§ EXERCISE AIM: Could you reproduce the lines below from the one with "Selaa neuleohjeita (1171, 541)" through the one with "Tietoa meistä (59, 513)"? Keep both ends and add nothing.

§ GIVEN RECORDS:
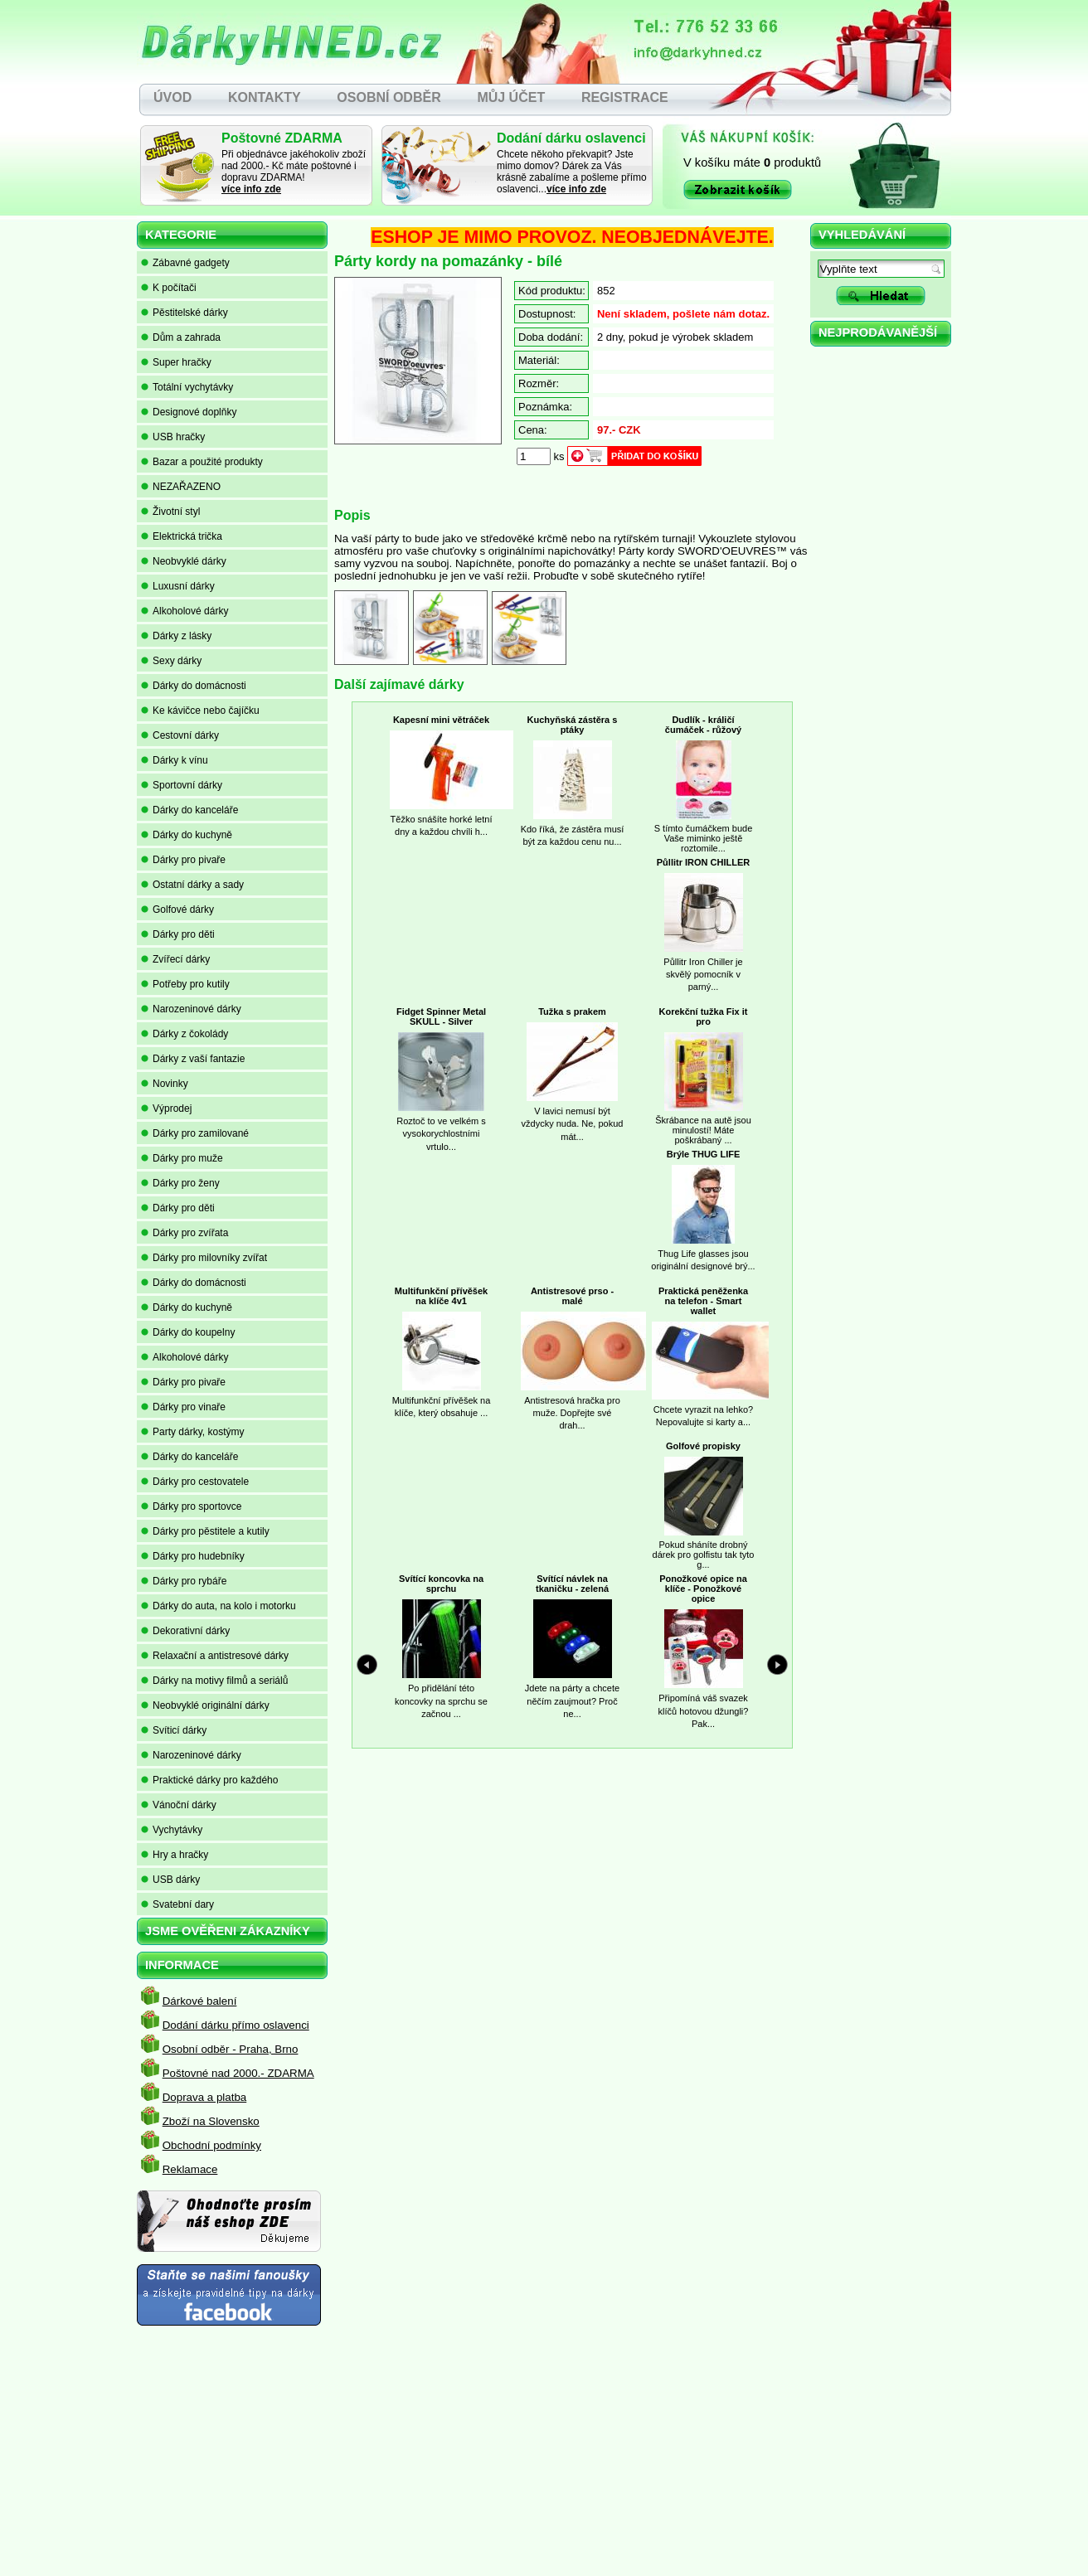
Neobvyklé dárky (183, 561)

--

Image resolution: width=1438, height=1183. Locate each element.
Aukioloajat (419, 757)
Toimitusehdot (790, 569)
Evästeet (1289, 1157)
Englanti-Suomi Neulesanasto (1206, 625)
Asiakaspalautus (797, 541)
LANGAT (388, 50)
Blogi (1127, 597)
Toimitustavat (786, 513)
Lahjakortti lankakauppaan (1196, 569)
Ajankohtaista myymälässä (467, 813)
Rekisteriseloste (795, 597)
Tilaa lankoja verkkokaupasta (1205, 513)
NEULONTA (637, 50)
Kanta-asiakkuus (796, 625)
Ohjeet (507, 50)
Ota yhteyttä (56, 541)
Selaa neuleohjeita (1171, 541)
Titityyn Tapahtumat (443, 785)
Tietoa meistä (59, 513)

§ TASK SOLUTION:
Selaa neuleohjeita (1171, 541)
Titityyn Tapahtumat (443, 785)
Tietoa meistä (59, 513)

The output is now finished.